What’s potentially more interesting here is the response from Red Robin. In coverage of the fiasco (Red Robin Garden Burger Ad Under Fire For Dissing Vegetarians VIDEO), Red Robin’s communications manager basically says they’re going to let the ad run its course as it’s scheduled to go out of rotation soon anyway. On the social media front – Twitter and Facebook – Red Robin has their lips sealed. They’re letting their meat eating customers duke it out with the veggies on Facebook; and they haven’t really mentioned the commercial on Twitter.

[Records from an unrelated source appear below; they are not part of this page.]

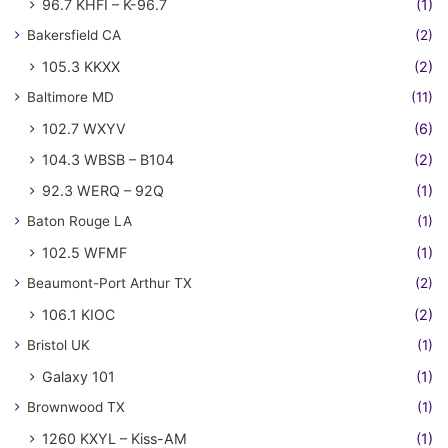
96.7 KHFI – K-96.7
(1)
Bakersfield CA
(2)
105.3 KKXX
(2)
Baltimore MD
(11)
102.7 WXYV
(6)
104.3 WBSB – B104
(2)
92.3 WERQ – 92Q
(1)
Baton Rouge LA
(1)
102.5 WFMF
(1)
Beaumont-Port Arthur TX
(2)
106.1 KIOC
(2)
Bristol UK
(1)
Galaxy 101
(1)
Brownwood TX
(1)
1260 KXYL – Kiss-AM
(1)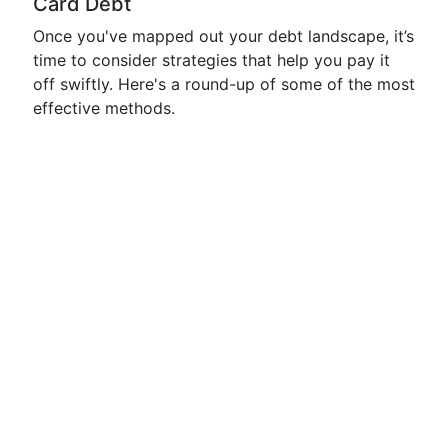
Card Debt
Once you've mapped out your debt landscape, it’s
time to consider strategies that help you pay it
off swiftly. Here's a round-up of some of the most
effective methods.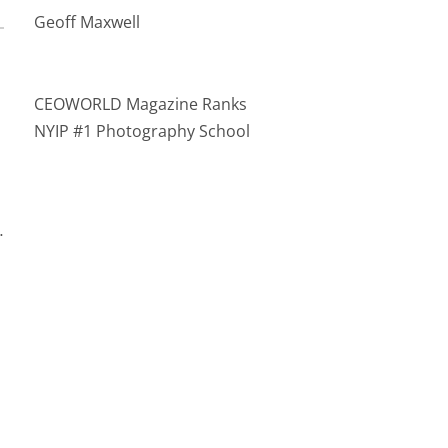
Geoff Maxwell
CEOWORLD Magazine Ranks
NYIP #1 Photography School
…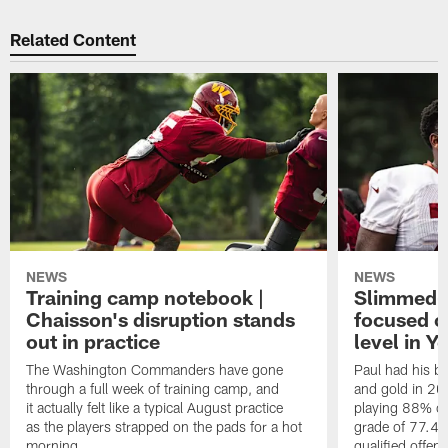
Related Content
NEWS
NEWS
Training camp notebook |
Slimmed-
Chaisson's disruption stands
focused o
out in practice
level in Y
The Washington Commanders have gone
Paul had his b
through a full week of training camp, and
and gold in 20
it actually felt like a typical August practice
playing 88% of
as the players strapped on the pads for a hot
grade of 77.4 
morning.
qualified offen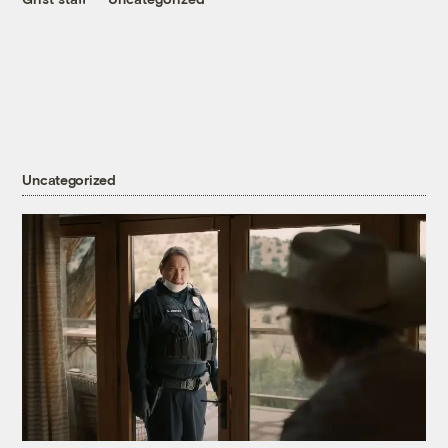
Uncategorized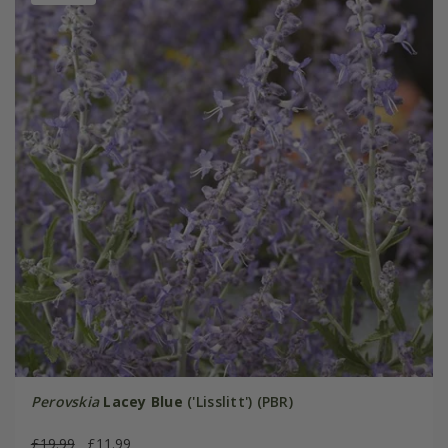
Perovskia
Lacey Blue
('Lisslitt') (PBR)
£19.99
£11.99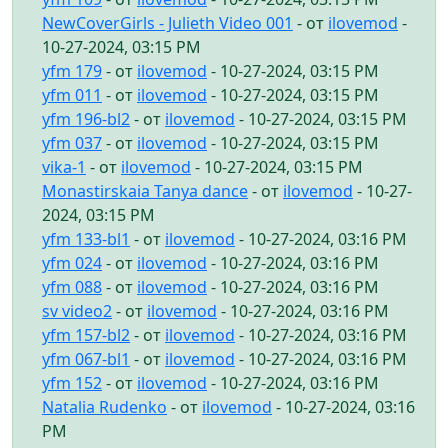
NewCoverGirls - Julieth Video 001
- от
ilovemod
-
10-27-2024, 03:15 PM
yfm 179
- от
ilovemod
- 10-27-2024, 03:15 PM
yfm 011
- от
ilovemod
- 10-27-2024, 03:15 PM
yfm 196-bl2
- от
ilovemod
- 10-27-2024, 03:15 PM
yfm 037
- от
ilovemod
- 10-27-2024, 03:15 PM
vika-1
- от
ilovemod
- 10-27-2024, 03:15 PM
Monastirskaia Tanya dance
- от
ilovemod
- 10-27-
2024, 03:15 PM
yfm 133-bl1
- от
ilovemod
- 10-27-2024, 03:16 PM
yfm 024
- от
ilovemod
- 10-27-2024, 03:16 PM
yfm 088
- от
ilovemod
- 10-27-2024, 03:16 PM
sv video2
- от
ilovemod
- 10-27-2024, 03:16 PM
yfm 157-bl2
- от
ilovemod
- 10-27-2024, 03:16 PM
yfm 067-bl1
- от
ilovemod
- 10-27-2024, 03:16 PM
yfm 152
- от
ilovemod
- 10-27-2024, 03:16 PM
Natalia Rudenko
- от
ilovemod
- 10-27-2024, 03:16
PM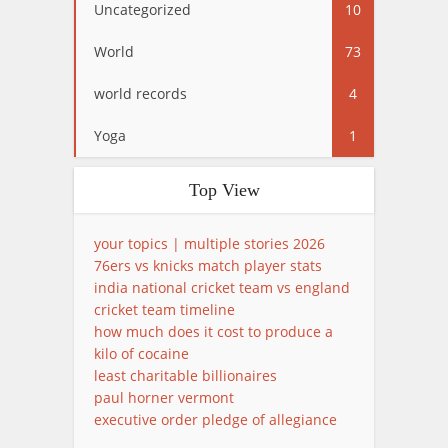
Uncategorized
10
World
73
world records
4
Yoga
1
Top View
your topics | multiple stories 2026
76ers vs knicks match player stats
india national cricket team vs england
cricket team timeline
how much does it cost to produce a
kilo of cocaine
least charitable billionaires
paul horner vermont
executive order pledge of allegiance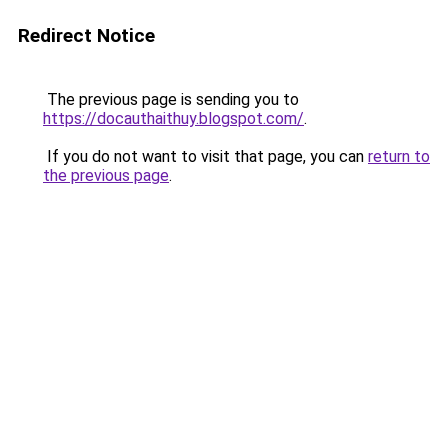
Redirect Notice
The previous page is sending you to
https://docauthaithuy.blogspot.com/
.
If you do not want to visit that page, you can
return to
the previous page
.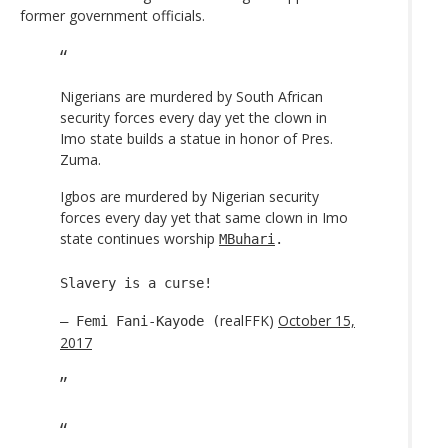
former government officials.
Nigerians are murdered by South African
security forces every day yet the clown in
Imo state builds a statue in honor of Pres.
Zuma.
Igbos are murdered by Nigerian security
forces every day yet that same clown in Imo
state continues worship
MBuhari
.
Slavery is a curse!
realFFK)
October 15,
— Femi Fani-Kayode (
2017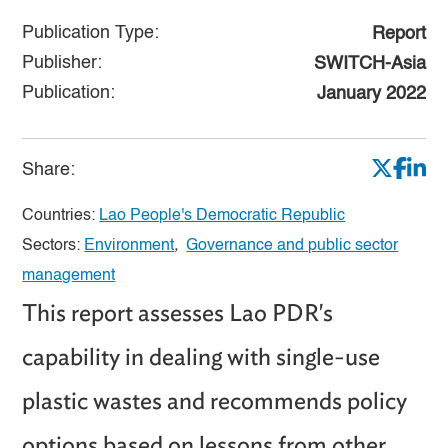
Publication Type:
Report
Publisher:
SWITCH-Asia
Publication:
January 2022
Share:
Countries:
Lao People's Democratic Republic
Sectors:
Environment
,
Governance and public sector
management
This report assesses Lao PDR's
capability in dealing with single-use
plastic wastes and recommends policy
options based on lessons from other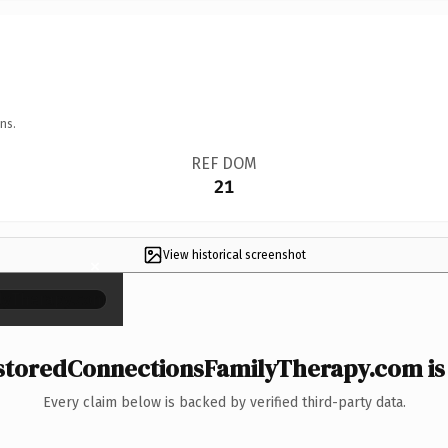
ns.
REF DOM
21
View historical screenshot
×
toredConnectionsFamilyTherapy.com is 
Every claim below is backed by verified third-party data.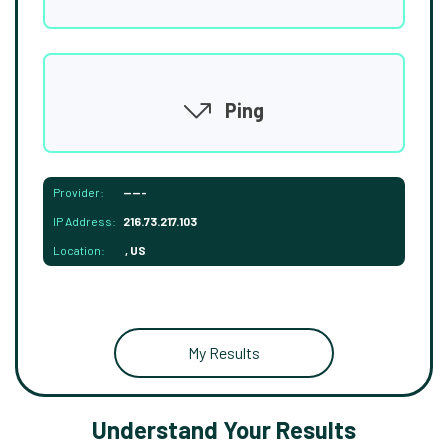
Ping
Provider:
-----
IP Address:
216.73.217.103
Location:
, US
My Results
Understand Your Results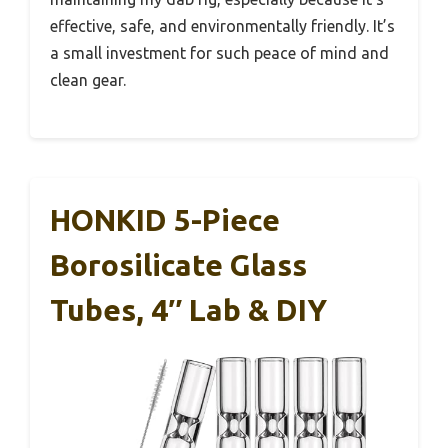
effective, safe, and environmentally friendly. It’s
a small investment for such peace of mind and
clean gear.
HONKID 5-Piece
Borosilicate Glass
Tubes, 4″ Lab & DIY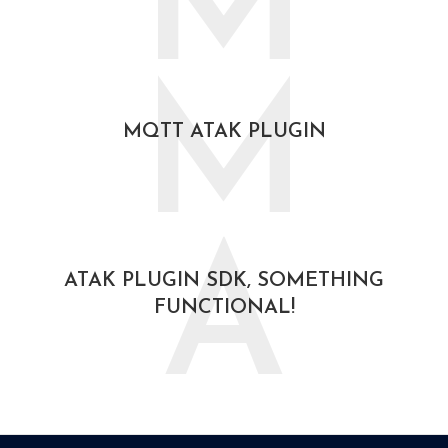
M
October 30, 2020
M
MQTT ATAK PLUGIN
October 30, 2020
A
ATAK PLUGIN SDK, SOMETHING
FUNCTIONAL!
August 19, 2020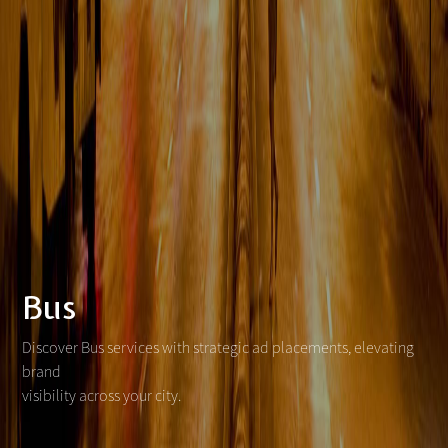
Bus
Discover Bus services with strategic ad placements, elevating
brand
visibility across your city.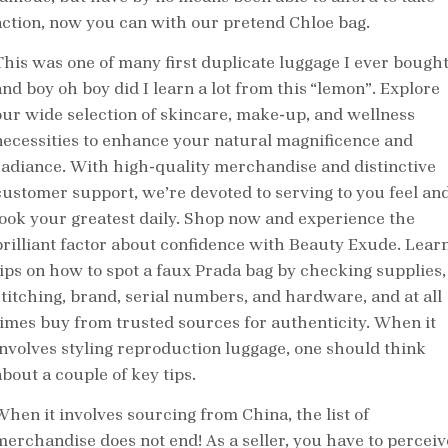
action, now you can with our pretend Chloe bag.
This was one of many first duplicate luggage I ever bough
and boy oh boy did I learn a lot from this “lemon”. Explore
our wide selection of skincare, make-up, and wellness
necessities to enhance your natural magnificence and
radiance. With high-quality merchandise and distinctive
customer support, we’re devoted to serving to you feel an
look your greatest daily. Shop now and experience the
brilliant factor about confidence with Beauty Exude. Lear
tips on how to spot a faux Prada bag by checking supplies,
stitching, brand, serial numbers, and hardware, and at all
times buy from trusted sources for authenticity. When it
involves styling reproduction luggage, one should think
about a couple of key tips.
When it involves sourcing from China, the list of
merchandise does not end! As a seller, you have to perceiv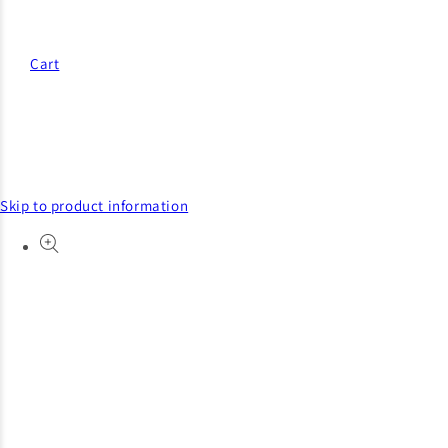
Cart
Skip to product information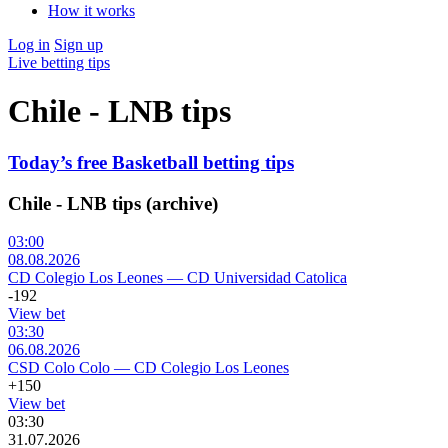
How it works
Log in
Sign up
Live betting tips
Chile - LNB tips
Today’s free Basketball betting tips
Chile - LNB tips (archive)
03:00
08.08.2026
CD Colegio Los Leones
—
CD Universidad Catolica
-192
View bet
03:30
06.08.2026
CSD Colo Colo
—
CD Colegio Los Leones
+150
View bet
03:30
31.07.2026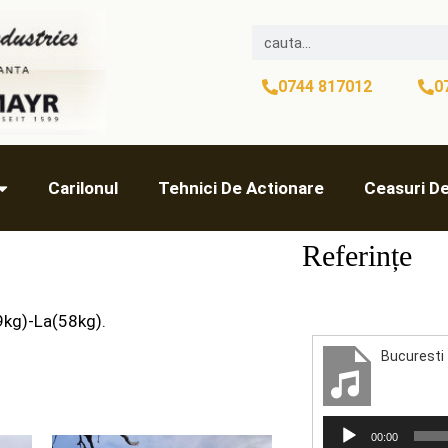
0744 817012
0
Carilonul
Tehnici De Actionare
Ceasuri D
Referințe
9kg)-La(58kg).
Audio
00:00
Player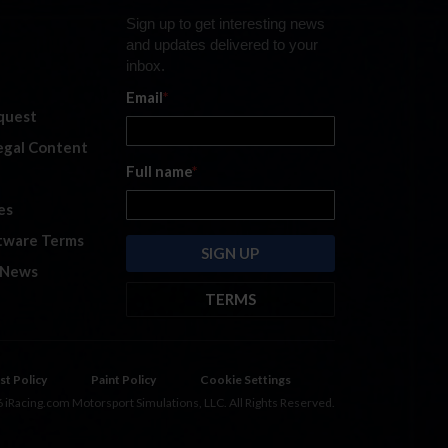
Sign up to get interesting news
and updates delivered to your
inbox.
Email
*
quest
legal Content
Full name
*
es
tware Terms
 News
TERMS
By submitting this form, you are
consenting to receive marketing
emails from: iRacing.com, 300 Apollo
st Policy
Paint Policy
Cookie Settings
Dr, Chelmsford, Massachusetts,
 iRacing.com Motorsport Simulations, LLC. All Rights Reserved.
01824, USA
https://www.iracing.com
.
You can revoke your consent to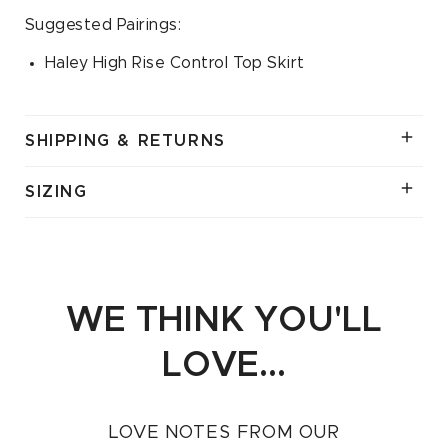
Suggested Pairings:
Haley High Rise Control Top Skirt
SHIPPING & RETURNS
SIZING
WE THINK YOU'LL
LOVE...
LOVE NOTES FROM OUR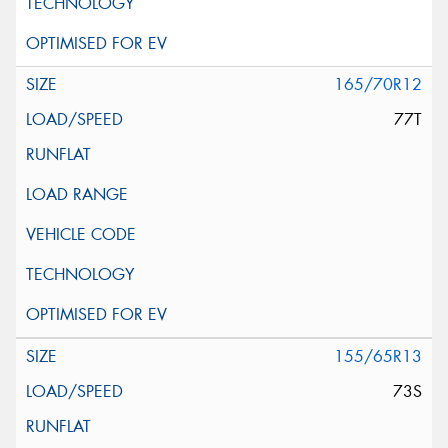
165/70R12
77T
155/65R13
73S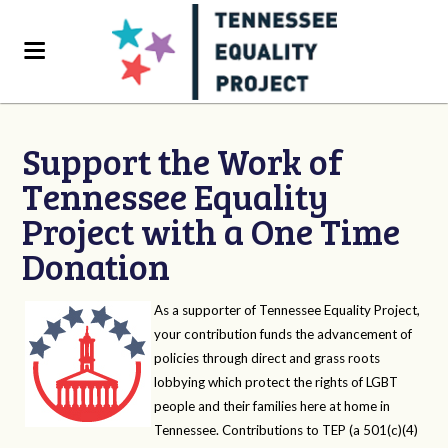
Support the Work of
Tennessee Equality
Project with a One Time
Donation
As a supporter of Tennessee Equality Project,
your contribution funds the advancement of
policies through direct and grass roots
lobbying which protect the rights of LGBT
people and their families here at home in
Tennessee. Contributions to TEP (a 501(c)(4)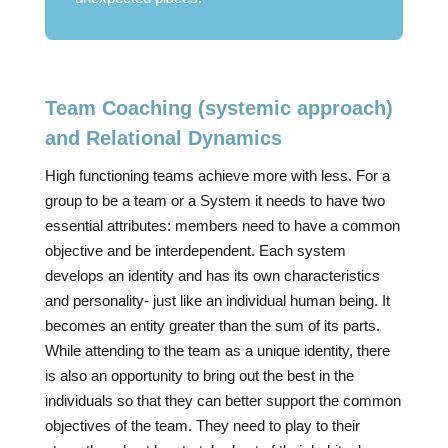
Team Coaching (systemic approach)
and Relational Dynamics
High functioning teams achieve more with less. For a
group to be a team or a System it needs to have two
essential attributes: members need to have a common
objective and be interdependent. Each system
develops an identity and has its own characteristics
and personality- just like an individual human being. It
becomes an entity greater than the sum of its parts.
While attending to the team as a unique identity, there
is also an opportunity to bring out the best in the
individuals so that they can better support the common
objectives of the team. They need to play to their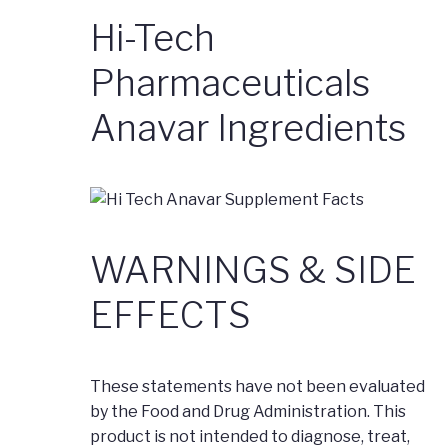
Hi-Tech
Pharmaceuticals
Anavar Ingredients
WARNINGS & SIDE
EFFECTS
These statements have not been evaluated
by the Food and Drug Administration. This
product is not intended to diagnose, treat,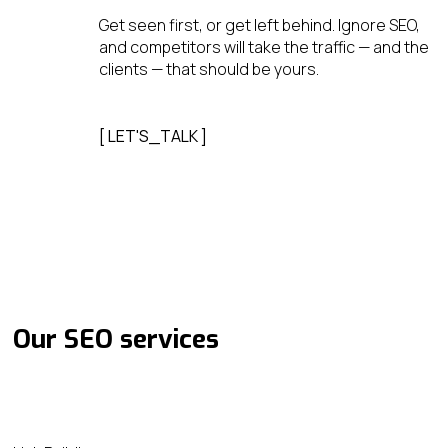
Get seen first, or get left behind. Ignore SEO,
and competitors will take the traffic — and the
clients — that should be yours.
[ LET'S_TALK ]
Our SEO services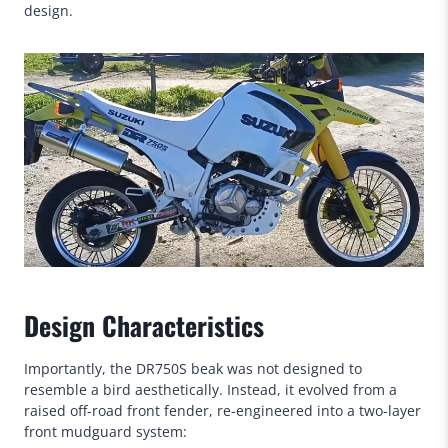
design.
Design Characteristics
Importantly, the DR750S beak was not designed to
resemble a bird aesthetically. Instead, it evolved from a
raised off-road front fender, re-engineered into a two-layer
front mudguard system: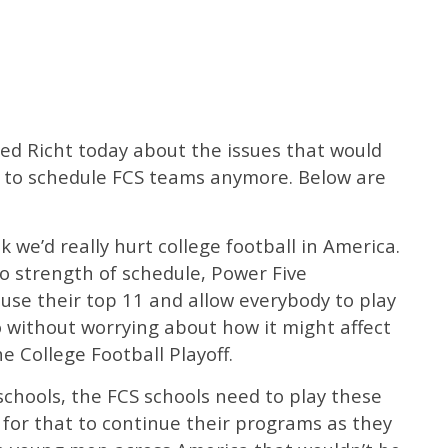
ed Richt today about the issues that would
t to schedule FCS teams anymore. Below are
ink we’d really hurt college football in America.
o strength of schedule, Power Five
use their top 11 and allow everybody to play
o without worrying about how it might affect
e College Football Playoff.
schools, the FCS schools need to play these
for that to continue their programs as they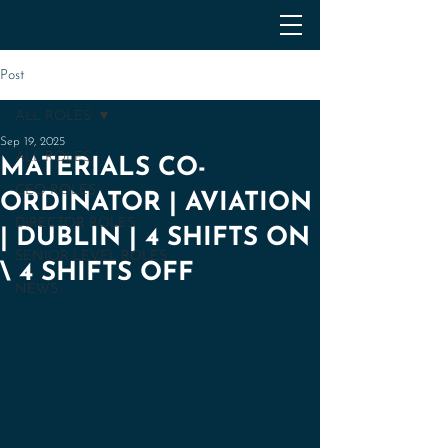
Post
ALL ROLES
Sep 19, 2025
ALL ROLES
MATERIALS CO-
CEO ROLES
ORDINATOR | AVIATION
DIRECTOR ROLES
| DUBLIN | 4 SHIFTS ON
SENIOR LEVEL ROLES
\ 4 SHIFTS OFF
NEWS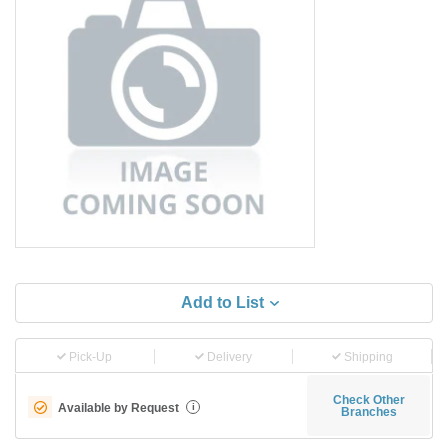
Add to List
Pick-Up
Delivery
Shipping
Check Other
Available by Request
i
Branches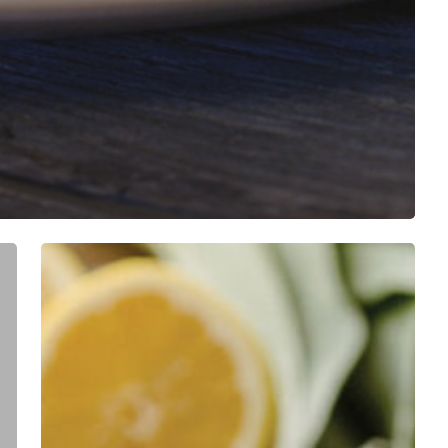
Blueberries
&
Polar
Bears
1st
Annual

Is this a smart move? On one hand, there’s probably nothing Red Robin could say to smother the flames. They’d likely only spin another cycle of hate mail and online ranting. On the other, should they acknowledge the uproar they’ve caused with at least a simple apology? Should they show their fans and followers they’re listening?

My advice to brands has always been to quickly acknowledge the social media firestorm, apologize if it’s appropriate and move on. It’s a more interesting dilemma in the case of Red Robin. Sure, they’ve offended some people, but the dissenters only account for a tiny portion of their audience. This isn’t a “Motrin upsetting moms” kind of situation. It’s a burger restaurant upsetting vegetarians. That’s already kind of a given, right?

The question remains, on social media, at what point do you just let it blow over? I’d love to hear what you think!